High freight volume means tighter capacity and increased transportation costs for shippers. The March Cass Truckload Linehaul Index, which measures market fluctuations in per-mile truckload linehaul rates, rose 5.1 percent year-over-year to an all-time high. Prices will remain high through the second quarter of 2015 and are expected to see an overall increase of between 4 and 9 percent in 2015 (Cass Information Systems).
When product demand is high and the capacity market is tight, taking a strategic approach to truckload procurement can lead to cost savings and higher levels of service over time. Below are ways shippers can get better access to capacity regardless of market conditions.
1. Plan Ahead
Thinking proactively about capacity needs will serve shippers well during a surge. It’s best to schedule shipments as far in advance as possible to keep costs down. Past that, it’s important to understand what drives market fluctuations, as many capacity shortages are driven by seasonality or predictable economic indicators. Shippers should monitor freight indexes that publish week-over-week, month-over-month, and year-over-year rate changes to better anticipate potential market fluctuations. Pricing tools, such as LoadDex, can also help—allowing shippers to compare current rates to the overall market and set realistic expectations.
2. Be Flexible
Shippers can secure more capacity by being flexible with scheduling, mode selection, and their distribution systems. For example, spreading shipments out over the week or extending shipping hours to nights and weekends are ways shippers can make themselves more attractive to carriers.
At LoadDelivered, we are committed to providing 24/7/365 continuous coverage and can accommodate off-hour requests like this.

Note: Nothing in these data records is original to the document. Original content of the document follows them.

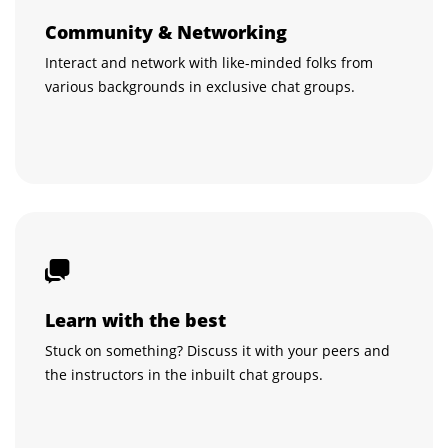
Community & Networking
Interact and network with like-minded folks from
various backgrounds in exclusive chat groups.
Learn with the best
Stuck on something? Discuss it with your peers and
the instructors in the inbuilt chat groups.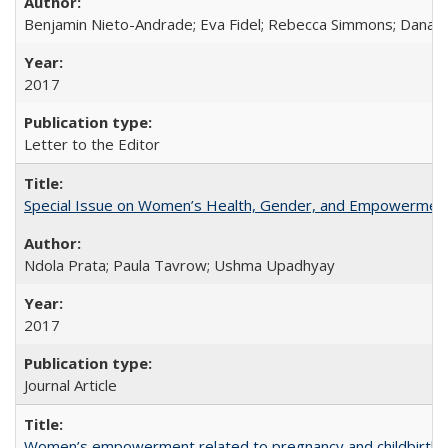
Benjamin Nieto-Andrade; Eva Fidel; Rebecca Simmons; Dana S
2017
Letter to the Editor
Special Issue on Women’s Health, Gender, and Empowermen
Ndola Prata; Paula Tavrow; Ushma Upadhyay
2017
Journal Article
Women’s empowerment related to pregnancy and childbirth: in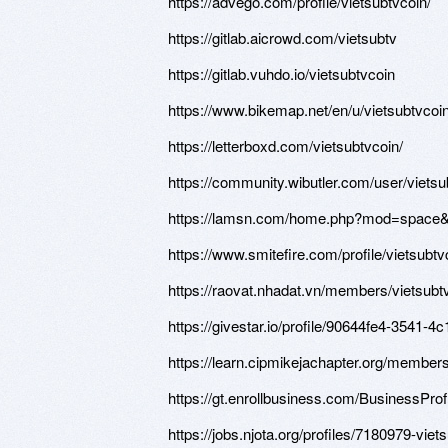
https://advego.com/profile/vietsubtvcoin/
https://gitlab.aicrowd.com/vietsubtv
https://gitlab.vuhdo.io/vietsubtvcoin
https://www.bikemap.net/en/u/vietsubtvcoin
https://letterboxd.com/vietsubtvcoin/
https://community.wibutler.com/user/vietsu
https://lamsn.com/home.php?mod=space
https://www.smitefire.com/profile/vietsubt
https://raovat.nhadat.vn/members/vietsubt
https://givestar.io/profile/90644fe4-3541-
https://learn.cipmikejachapter.org/members
https://gt.enrollbusiness.com/BusinessPro
https://jobs.njota.org/profiles/7180979-viet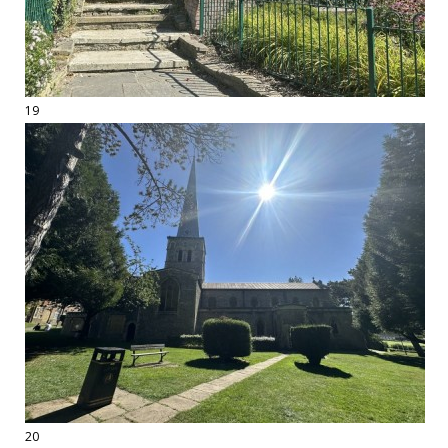
19
20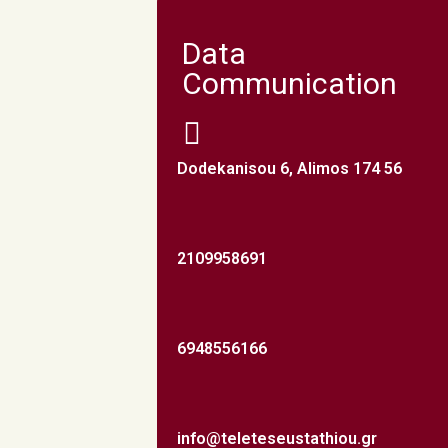
Data
Communication
Dodekanisou 6, Alimos 174 56
2109958691
6948556166
info@teleteseustathiou.gr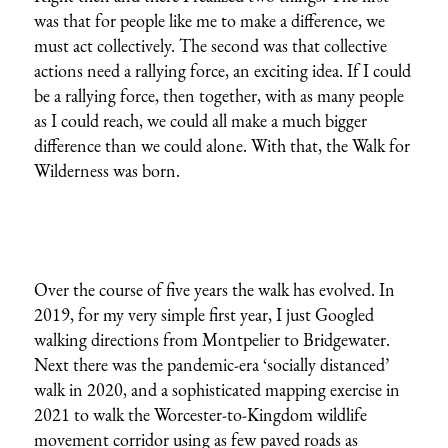
was that for people like me to make a difference, we
must act collectively. The second was that collective
actions need a rallying force, an exciting idea. If I could
be a rallying force, then together, with as many people
as I could reach, we could all make a much bigger
difference than we could alone. With that, the Walk for
Wilderness was born.
Over the course of five years the walk has evolved. In
2019, for my very simple first year, I just Googled
walking directions from Montpelier to Bridgewater.
Next there was the pandemic-era ‘socially distanced’
walk in 2020, and a
sophisticated mapping exercise in
2021
to walk the Worcester-to-Kingdom wildlife
movement corridor using as few paved roads as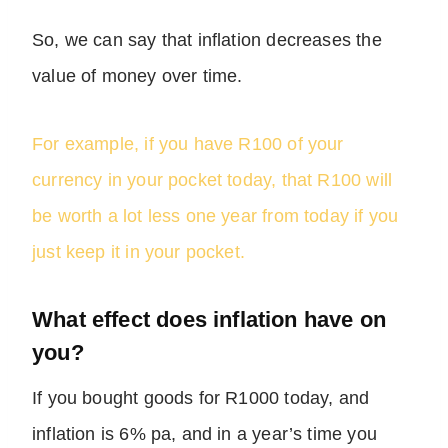
So, we can say that inflation decreases the
value of money over time.
For example, if you have R100 of your
currency in your pocket today, that R100 will
be worth a lot less one year from today if you
just keep it in your pocket.
What effect does inflation have on
you?
If you bought goods for R1000 today, and
inflation is 6% pa, and in a year’s time you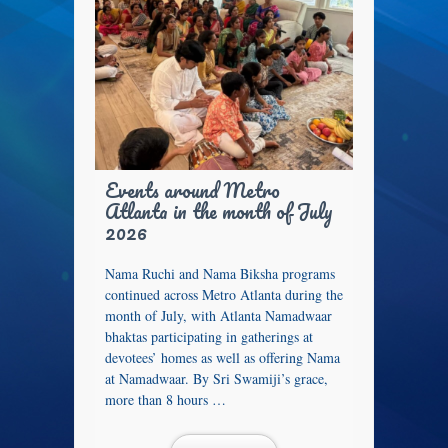
Events around Metro
Atlanta in the month of July
2026
Nama Ruchi and Nama Biksha programs
continued across Metro Atlanta during the
month of July, with Atlanta Namadwaar
bhaktas participating in gatherings at
devotees’ homes as well as offering Nama
at Namadwaar. By Sri Swamiji’s grace,
more than 8 hours …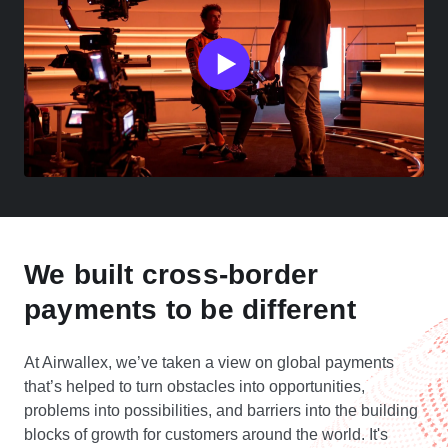
We built cross-border
payments to be different
At Airwallex, we’ve taken a view on global payments
that’s helped to turn obstacles into opportunities,
problems into possibilities, and barriers into the building
blocks of growth for customers around the world. It's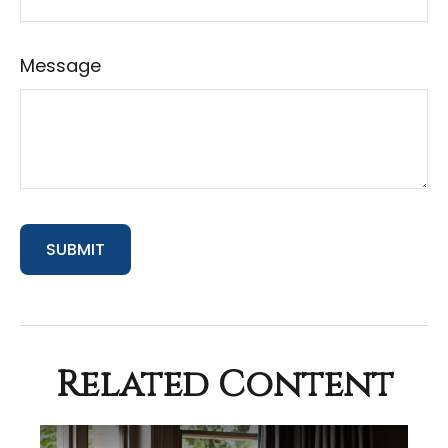
Message
Related Content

Our dedicated teams ensure continuous capacity, constant visibility, and around-the-clock attention to our customers’ shipments.
Shifting from over-the-road (OTR) to intermodal and increasing the use of drop trailers are additional solutions that help ensure coverage and keep costs down in a tight-capacity market.
3. Focus on Relationships
Working to build strong relationships between shippers and service providers is a strategy that benefits both parties. Communication is critical; transportation partners that have visibility into their customers’ annual bidding cycle are more likely to proactively adapt to market changes since they have a better idea of what is expected and where resources need to be allocated.
Additionally, shippers should focus on building long-term relationships, rather than constantly searching for the lowest pricing—which often comes from less reliable providers. In the long-run, there can be more value in working with 3PLs who have strong partnerships with their network and can provide consistently reliable coverage. Shippers should look beyond the price of the transaction and ask themselves, “What is the total cost of my shipment?”
Another thing shippers should consider is taking steps to make themselves more attractive to carriers. Carriers often have the luxury of choosing the accounts that will be most profitable to them when freight volumes are high, and becoming a “shipper of choice” is a good way to strengthen relationships and ensure more capacity.
With the surge capacity demand on the rise, it’s important for shippers to think strategically about how they will source carriers during the busy season. Planning ahead, building in room for flexibility, and understanding the value of strong relationships with their network are ways to keep freight moving and save a significant amount of money.